There is, for example, space on the $5 note previously occupied by the late Queen, and the Treasury has not decided on her replacement. My vote would go to the most inspirational person I met when a university student in Sydney. She was an island woman, the late Faith Bandler, daughter of a slave kidnapped by “blackbirding” from Vanuatu. Bandler was mentored by Jessie Street and became a remarkable activist – the moving spirit of the Federal Council for the Advancement of Aborigines and Torres Strait Islanders.
She led the last successful referendum campaign in 1967 to remove the racist clause (Section 127) in the Constitution that prohibited First Nations people from being counted as Australians in the national census and gave the federal government the power to provide land rights.

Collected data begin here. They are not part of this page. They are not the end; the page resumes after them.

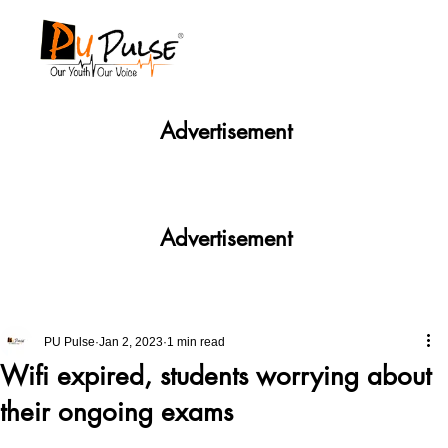
Advertisement
Advertisement
PU Pulse
Jan 2, 2023
1 min read
Wifi expired, students worrying about
their ongoing exams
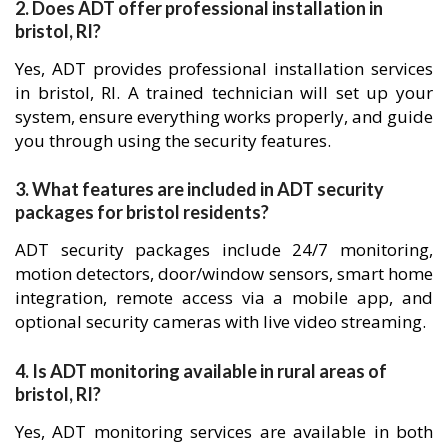
2. Does ADT offer professional installation in
bristol, RI?
Yes, ADT provides professional installation services
in bristol, RI. A trained technician will set up your
system, ensure everything works properly, and guide
you through using the security features.
3. What features are included in ADT security
packages for bristol residents?
ADT security packages include 24/7 monitoring,
motion detectors, door/window sensors, smart home
integration, remote access via a mobile app, and
optional security cameras with live video streaming.
4. Is ADT monitoring available in rural areas of
bristol, RI?
Yes, ADT monitoring services are available in both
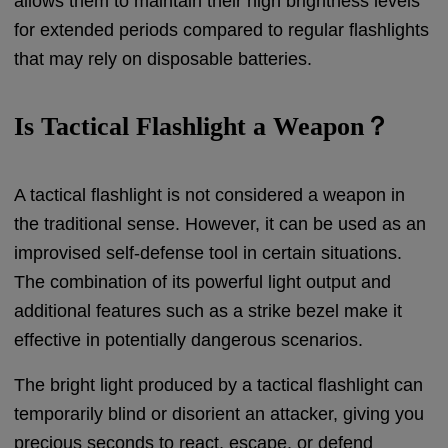
allows them to maintain their high brightness levels
for extended periods compared to regular flashlights
that may rely on disposable batteries.
Is Tactical Flashlight a Weapon？
A tactical flashlight is not considered a weapon in
the traditional sense. However, it can be used as an
improvised self-defense tool in certain situations.
The combination of its powerful light output and
additional features such as a strike bezel make it
effective in potentially dangerous scenarios.
The bright light produced by a tactical flashlight can
temporarily blind or disorient an attacker, giving you
precious seconds to react, escape, or defend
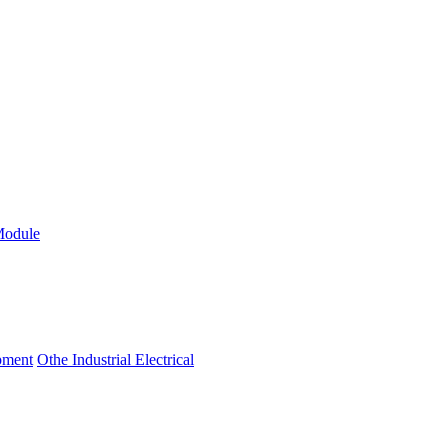
Module
ipment
Othe Industrial Electrical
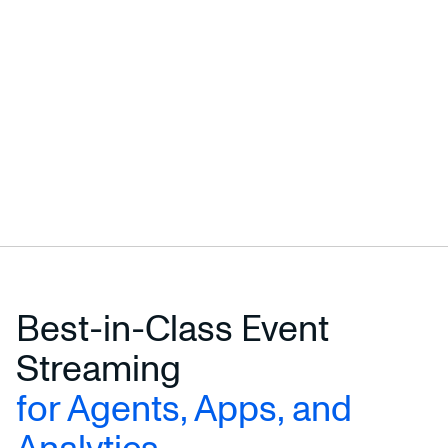
Best-in-Class Event
Streaming
for Agents, Apps, and
Analytics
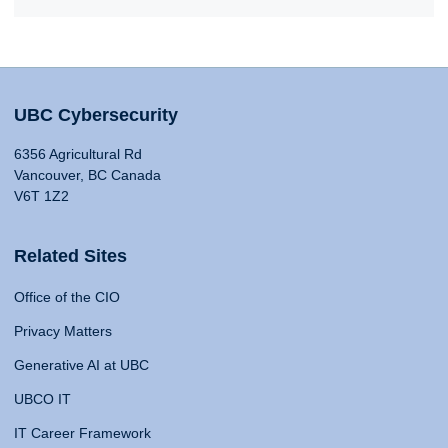
UBC Cybersecurity
6356 Agricultural Rd
Vancouver, BC Canada
V6T 1Z2
Related Sites
Office of the CIO
Privacy Matters
Generative AI at UBC
UBCO IT
IT Career Framework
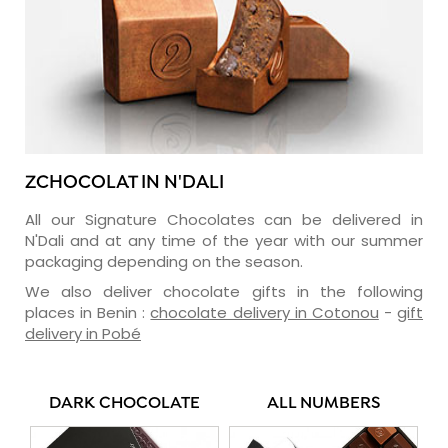
ZCHOCOLAT IN N'DALI
All our Signature Chocolates can be delivered in
N'Dali and at any time of the year with our summer
packaging depending on the season.
We also deliver chocolate gifts in the following
places in Benin :
chocolate delivery in Cotonou
-
gift
delivery in Pobé
DARK CHOCOLATE
ALL NUMBERS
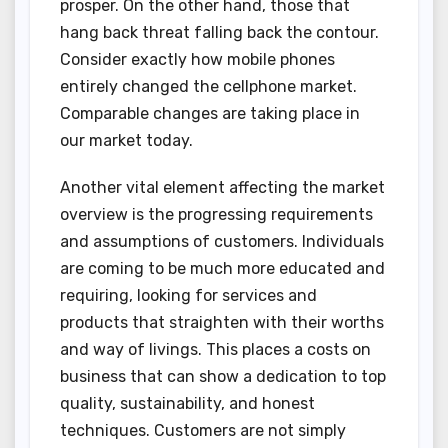
prosper. On the other hand, those that
hang back threat falling back the contour.
Consider exactly how mobile phones
entirely changed the cellphone market.
Comparable changes are taking place in
our market today.
Another vital element affecting the market
overview is the progressing requirements
and assumptions of customers. Individuals
are coming to be much more educated and
requiring, looking for services and
products that straighten with their worths
and way of livings. This places a costs on
business that can show a dedication to top
quality, sustainability, and honest
techniques. Customers are not simply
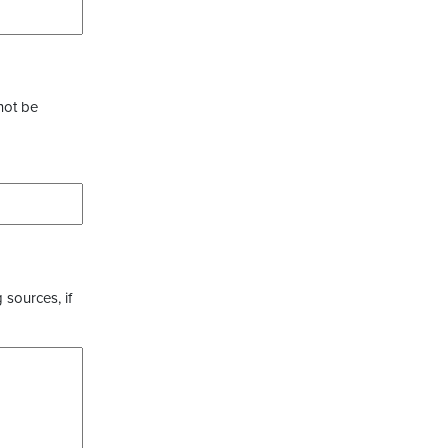
not be
 sources, if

Bandler was conscious of the need for all parties’ support, epitomised in the photo (which should now shame Peter Dutton) of her standing together with Labor’s Gordon Bryant and the dapper but decent Liberal prime minister Harold Holt, foreshadowing their 91 per cent victory.
I once went canvassing with Bandler in Redfern, where a few of her people were saying, “bugger the referendum – we want homes, and we want the cops to stop beating us”. She would fix them with her earnest face and reply: “Our dignity depends on changing the Constitution.” That is the reply I am sure she would give today to those who are minded to think otherwise.